## ChannelBuffers.jl

Parallel tasks using pipe streams
# ChannelBuffers

## Introduction

    run( ls → gzip() → "ls.gz")

The ChannelBuffers package integrates the concept of commandline pipelines into Julia. It is not only possible to execute external commands in parallel, but to mix them with internal Tasks and Threads.

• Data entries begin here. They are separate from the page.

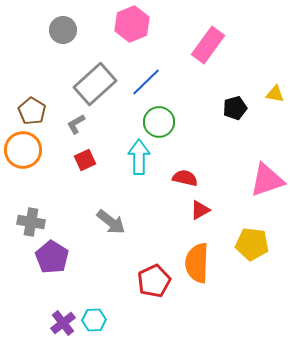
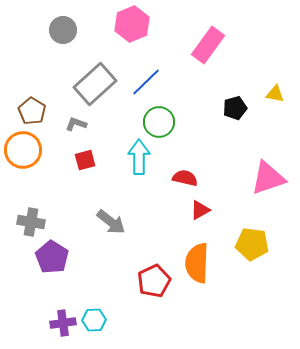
gray L-shape: rotated 50 degrees clockwise
red square: rotated 10 degrees clockwise
pink triangle: moved 1 px right, 2 px up
purple cross: rotated 30 degrees clockwise
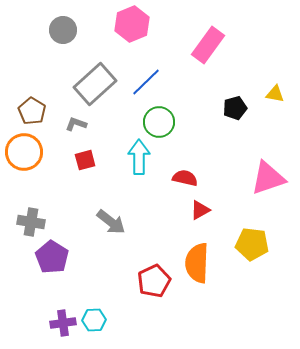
orange circle: moved 1 px right, 2 px down
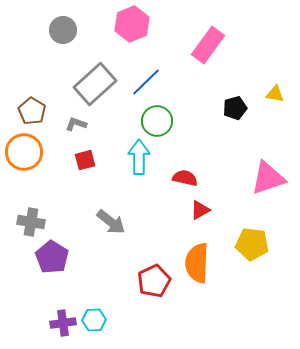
green circle: moved 2 px left, 1 px up
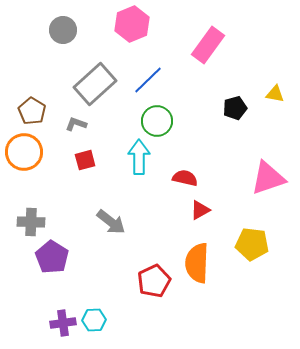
blue line: moved 2 px right, 2 px up
gray cross: rotated 8 degrees counterclockwise
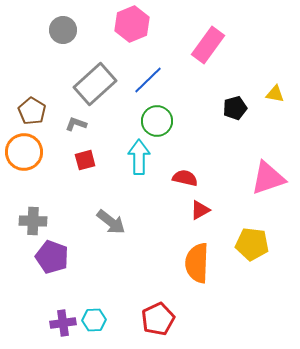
gray cross: moved 2 px right, 1 px up
purple pentagon: rotated 12 degrees counterclockwise
red pentagon: moved 4 px right, 38 px down
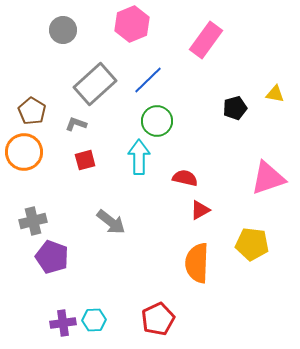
pink rectangle: moved 2 px left, 5 px up
gray cross: rotated 16 degrees counterclockwise
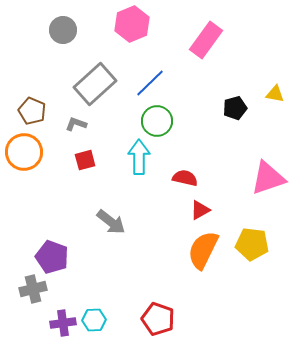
blue line: moved 2 px right, 3 px down
brown pentagon: rotated 8 degrees counterclockwise
gray cross: moved 68 px down
orange semicircle: moved 6 px right, 13 px up; rotated 24 degrees clockwise
red pentagon: rotated 28 degrees counterclockwise
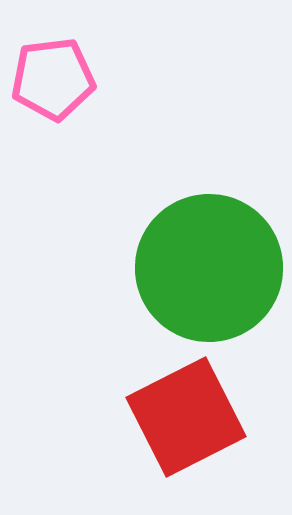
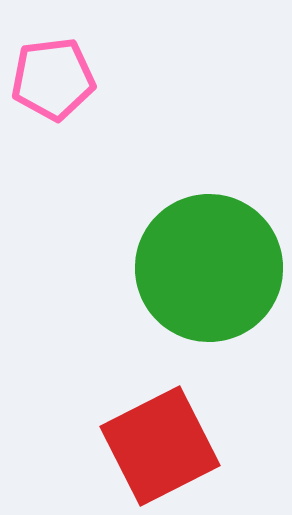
red square: moved 26 px left, 29 px down
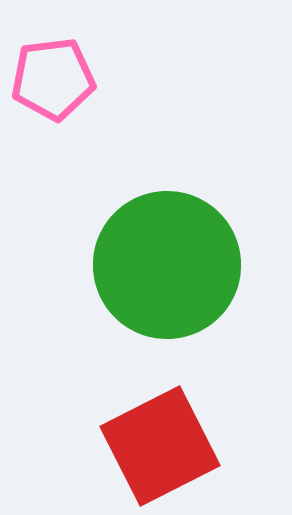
green circle: moved 42 px left, 3 px up
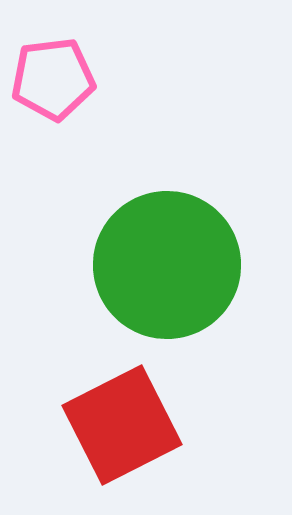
red square: moved 38 px left, 21 px up
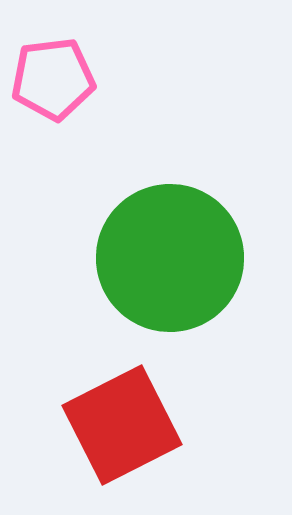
green circle: moved 3 px right, 7 px up
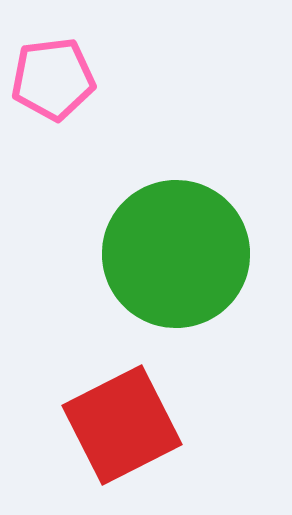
green circle: moved 6 px right, 4 px up
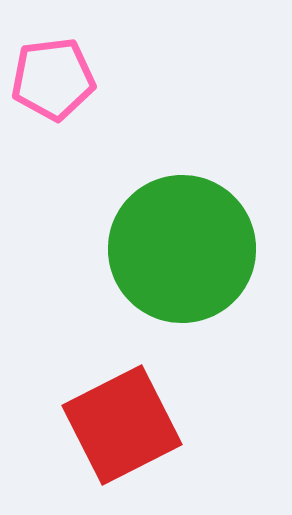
green circle: moved 6 px right, 5 px up
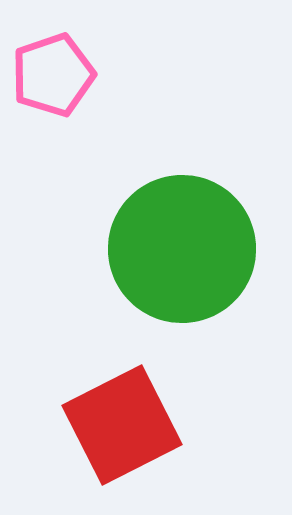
pink pentagon: moved 4 px up; rotated 12 degrees counterclockwise
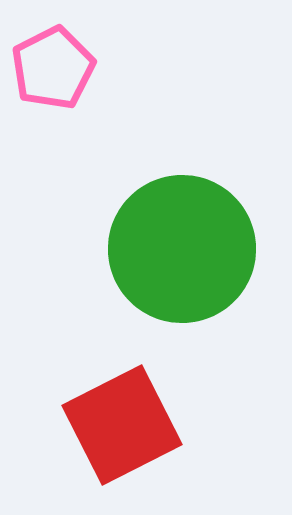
pink pentagon: moved 7 px up; rotated 8 degrees counterclockwise
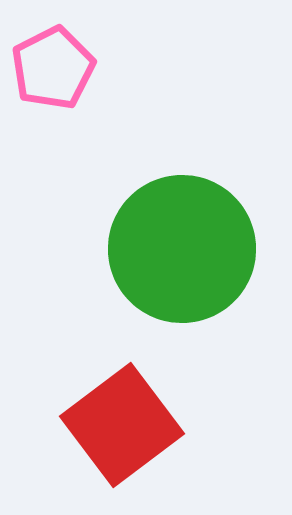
red square: rotated 10 degrees counterclockwise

If the user provides functions f, g, h, of the form f(input::IO, output::IO, args...), which read from in input stream and write their results to an output stream, they can execute the functions in parallel tasks.

Note:

Input/Output redirection is denoted by → (\rightarrow), which indicates the direction of data flow. Besides that we support | to denote task pipelines. The symbols < and > known from commandline shells cannot be used, because they bear the semantics of comparison operators in Julia.

## Examples

    tl = run("afile" → closure(f, fargs...) → closure(g, gargs...) → "bfile")
wait(tl)


Some standard closures are predefined, which make that possible:

    tl = run( curl("https::/myurltodownloadfrom.tgz") | gunzip() | tarx("targetdir") )

or

    a = my_object
run( serializer(a) → "file") |> wait

b = open("file") do cin
run(cin → deserializer()) |> fetch
end

## Predefined closures

    tarx(dir) # read files in input directory and write to output stream
tarc(dir) # read input stream and create files in target directory
gzip() # read input stream and write compressed data to output stream
gunzip() # reverse of gzip
transcoder(::Codec) # generalization for other kinds of TranscoderStreams
curl(URL) # download file from URL and write to output stream
serializer(obj) # write serialized for of input object to output stream
deserializer() # read input stream and reconstruct serialized object

## API

To create a user defined task, a function with the signature f(cin::IO, cout::IO, args...) is required. It can be transformed into a BClosure object

        fc = closure(f, args...)::BClosure

which can be run alone or combined with other closures and input/output specifiers. The following Base functions are redefined.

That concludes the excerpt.